◆ TASK BRIEF ◆
In the material below, the lines from the one containing "Academy 1-0" through the one containing "tecnico del Catania" are to be given again exactly, ends included, and no others.

- - - - -

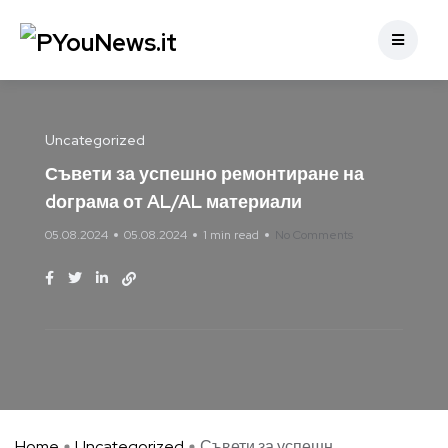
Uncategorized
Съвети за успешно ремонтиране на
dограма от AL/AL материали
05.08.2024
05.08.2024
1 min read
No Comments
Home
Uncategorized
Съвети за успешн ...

- - - - -

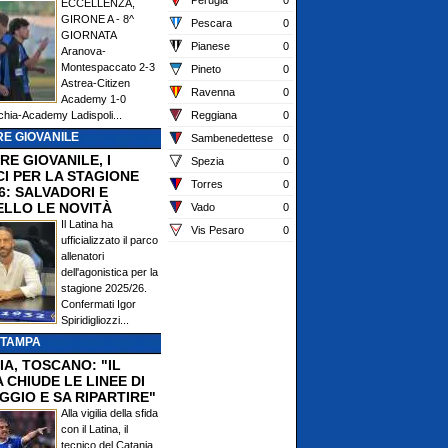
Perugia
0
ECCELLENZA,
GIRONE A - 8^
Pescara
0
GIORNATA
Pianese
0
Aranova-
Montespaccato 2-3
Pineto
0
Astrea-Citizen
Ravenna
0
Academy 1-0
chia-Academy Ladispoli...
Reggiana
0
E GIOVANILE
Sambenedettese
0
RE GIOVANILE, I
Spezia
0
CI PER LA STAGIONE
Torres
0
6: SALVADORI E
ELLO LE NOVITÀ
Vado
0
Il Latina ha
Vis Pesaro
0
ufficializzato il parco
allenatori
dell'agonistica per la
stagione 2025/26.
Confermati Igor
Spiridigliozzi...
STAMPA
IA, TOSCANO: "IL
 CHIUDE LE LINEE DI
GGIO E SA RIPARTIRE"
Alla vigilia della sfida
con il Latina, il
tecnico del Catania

- - - - -

◆ RESULT BELOW ◆
Academy 1-0
chia-Academy Ladispoli...
Reggiana
0
E GIOVANILE
Sambenedettese
0
RE GIOVANILE, I
Spezia
0
CI PER LA STAGIONE
Torres
0
6: SALVADORI E
ELLO LE NOVITÀ
Vado
0
Il Latina ha
Vis Pesaro
0
ufficializzato il parco
allenatori
dell'agonistica per la
stagione 2025/26.
Confermati Igor
Spiridigliozzi...
STAMPA
IA, TOSCANO: "IL
 CHIUDE LE LINEE DI
GGIO E SA RIPARTIRE"
Alla vigilia della sfida
con il Latina, il
tecnico del Catania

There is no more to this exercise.